La tematica

Il ruolo delle pratiche linguistiche nella creazione di spazi sociali plurali oggi : una scommessa per la linguistica applicata

La società contemporanea è caratterizzata da logiche in contrapposizione: regionalismo rispetto a globalizzazione, diversità rispetto ad uniformità, normalizzazione rispetto a deregolamentazione. Queste tensioni si concretizzano in vario modo nelle pratiche linguistiche o nei rapporti con le lingue: per esempio con un ritorno al dialetto rispetto all’uso di una “lingua franca”, con il purismo rispetto ad un miscuglio di lingue e dialetti, con una rappresentazione monolingue delle lingue rispetto ad una plurilingue.

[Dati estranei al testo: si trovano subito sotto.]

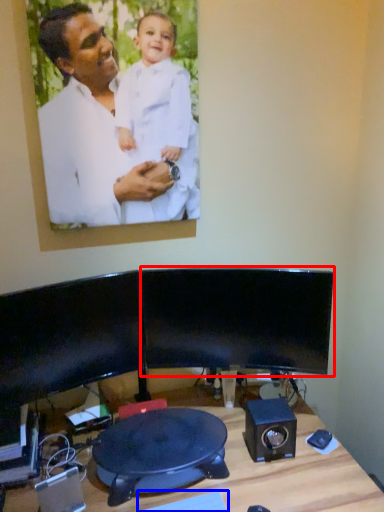 Question: Which of the following is the closest to the observer, computer monitor (highlighted by a red box) or keyboard (highlighted by a blue box)?

Choices:
 (A) computer monitor
 (B) keyboard

Answer: (B) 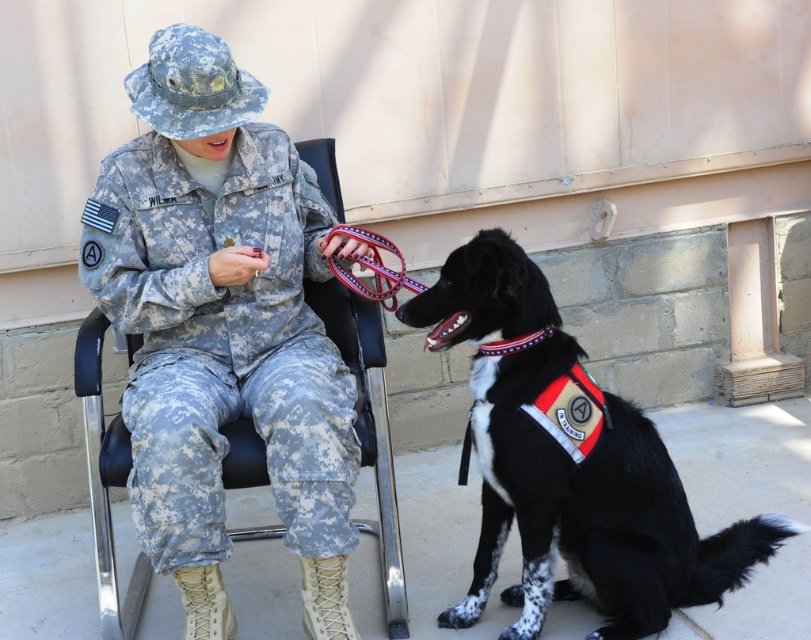 Is black/white fur vest at lower right above black leather chair at center?

Incorrect, black/white fur vest at lower right is not positioned above black leather chair at center.

Can you confirm if black/white fur vest at lower right is positioned below black leather chair at center?

Indeed, black/white fur vest at lower right is positioned under black leather chair at center.

Between point (702, 586) and point (357, 420), which one is positioned in front?

Positioned in front is point (357, 420).

The image size is (811, 640). What are the coordinates of `black/white fur vest at lower right` in the screenshot? It's located at (569, 467). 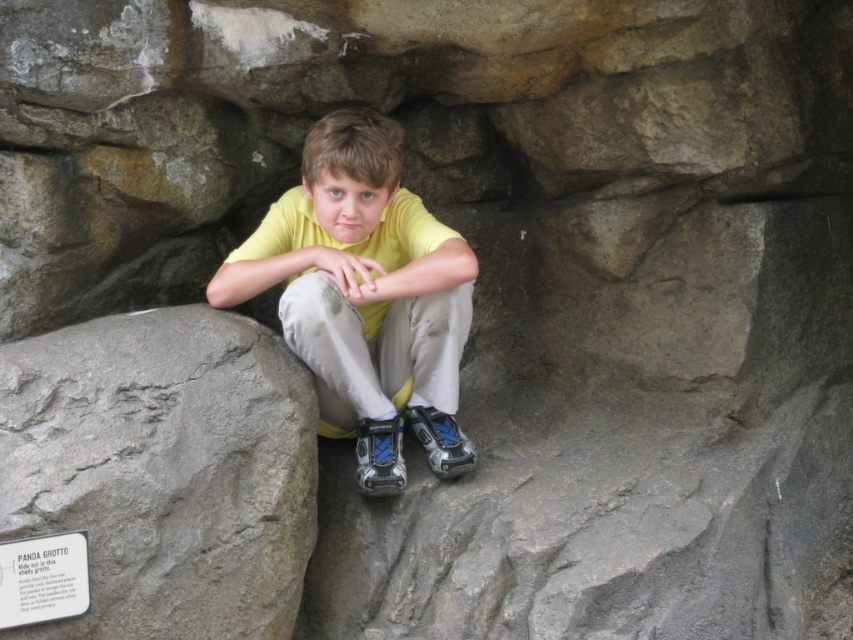 You are standing at the entrance of the grotto and want to place a small flashlight on the rocky surface where the boy is sitting. The boy is currently sitting at point (364, 296). Where should you place the flashlight so that it is directly in front of the boy?

The yellow matte shirt at center is located at point (364, 296). To place the flashlight directly in front of the boy, position it along the line extending from the boy at point (364, 296) towards the direction he is facing, which is towards the camera. Since the boy is sitting at that point and facing the camera, the flashlight should be placed slightly ahead of point (364, 296) in the direction of his gaze.

You are a photographer trying to capture the boy in the yellow matte shirt at center. To avoid including the gray rough rock at lower left in the photo, where should you position the camera relative to the boy?

Since the gray rough rock at lower left is below the yellow matte shirt at center, you should position the camera above the boy to avoid capturing the rock in the photo.

You are a visitor at a zoo and see the gray rough rock at lower left and the white paper sign at lower left. Which object is positioned more to the right side?

The gray rough rock at lower left is positioned more to the right side than the white paper sign at lower left. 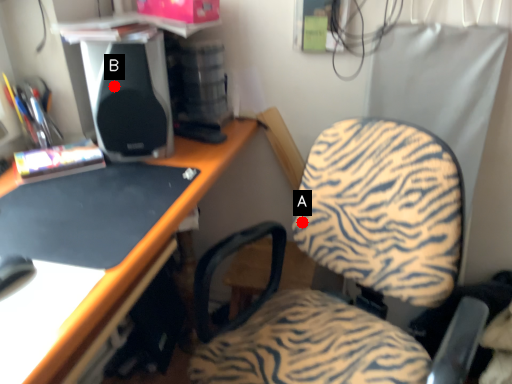 Question: Two points are circled on the image, labeled by A and B beside each circle. Which of the following is the farthest from the observer?

Choices:
 (A) A is further
 (B) B is further

Answer: (A)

La linguistica applicata è una disciplina impegnata concretamente. Studia, per esempio, le modalità complesse secondo le quali chi parla o scrive interviene nella creazione di spazi sociali: l’educazione, la formazione, i mezzi di comunicazione, la politica, la salute così come l’economia, il diritto e la ricerca scientifica.

Il convegno tematico ed interdisciplinare di Losanna ha, come obiettivo, lo studio di queste realtà in contrapposizione che le pratiche linguistiche contribuiscono a instaurare, mantenere, minimizzare o massimizzare. Il convegno punta non solamente ad identificare e descrivere i luoghi e le modalità d’espressione di queste realtà – ed eventualmente a demolirle – ma anche a discutere sui compromessi e sulle soluzioni che potrebbero permettere di gestirle dal punto di vista del discorso.

Come piste di ricerca, ci si potrà domandare: attraverso quali pratiche linguistiche e discorsive si esplicitano queste realtà in contrapposizione? In che modo le pratiche linguistiche e discorsive favoriscono o impediscono la partecipazione alla vita sociale, economica o politica? Quali forme di mediazione, interculturale, politica, economica, giuridica o mediatica, andrebbero considerate? Quali nuove forme discorsive miste o ibride potrebbero nascere?

Per esaminare specificatamente la questione, dovranno essere prese in considerazione queste sette tematiche di ricerca, presupponendo, per ciascuna di loro, la relazione tra le pratiche linguistiche ed un preciso ambito sociale.

  • 1. Le pratiche linguistiche nell’ambito dell’educazione e della formazione
    Le pratiche linguistiche contribuiscono in modo importante alla formazione della persona e delle sue conoscenze, nell’ambito di un’opposizione tra individualismo e socializzazione, tra spazio monolingue e plurilingue, tra il bisogno di radicamento locale e di apertura internazionale (soprattutto per la formazione superiore).
  • 2. Le pratiche linguistiche nell’ambito mediatico e politico
    Le pratiche linguistiche concorrono alla “tensione mediatica” tra la necessità civile d’informare e l’esigenza commerciale di vendere e alla “tensione politica” tra l’identià collettiva e pubblica e l’identità individuale e privata.
  • 3. Le pratiche linguistiche nell’ambito della ricerca scientifica
    Le pratiche linguistiche si inseriscono nella duplice esigenza di competitività internazionale e valorizzazione delle culture scientifiche, che implica la necessità sia di promuovere una “lingua franca” della scienza che di dare spazio ad altre lingue.
  • 4. Le pratiche linguistiche nell’ambito della salute
    Le pratiche linguistiche costituiscono uno spazio “in tensione” tra il linguaggio che serve all’organizzazione del lavoro e di un ordine interno e quello usato per la comunicazione con i pazienti.
  • 5. Le pratiche linguistiche nell’ambito dell’economia
    Le pratiche linguistiche in azienda sono oggi soggette a due esigenze opposte: la necessità di assicurare un radicamento locale e, allo stesso tempo, l’ambizione di aprirsi ad un mercato internazionale.
  • 6. Le pratiche linguistiche nell’ambito del diritto
    Le pratiche linguistiche sono trasformate dalla necessità di coordinare il diritto nazionale con quello internazionale, strette nella contrapposizione tra le regole e le pratiche specifiche e quelle standardizzate.
  • 7. Le pratiche linguistiche nell’ambito delle nuove tecnologie
    Le pratiche linguistiche tendono a collegare le necessità opposte della comunicazione immediata e dell’elaborazione di un testo; la diffusione dei “social network” conduce inoltre a ripensare la contrapposizione tra comunicazione privata e pubblica.

I partecipanti al convegno sono inviatati a proporre un contributo basato sul tema di loro scelta.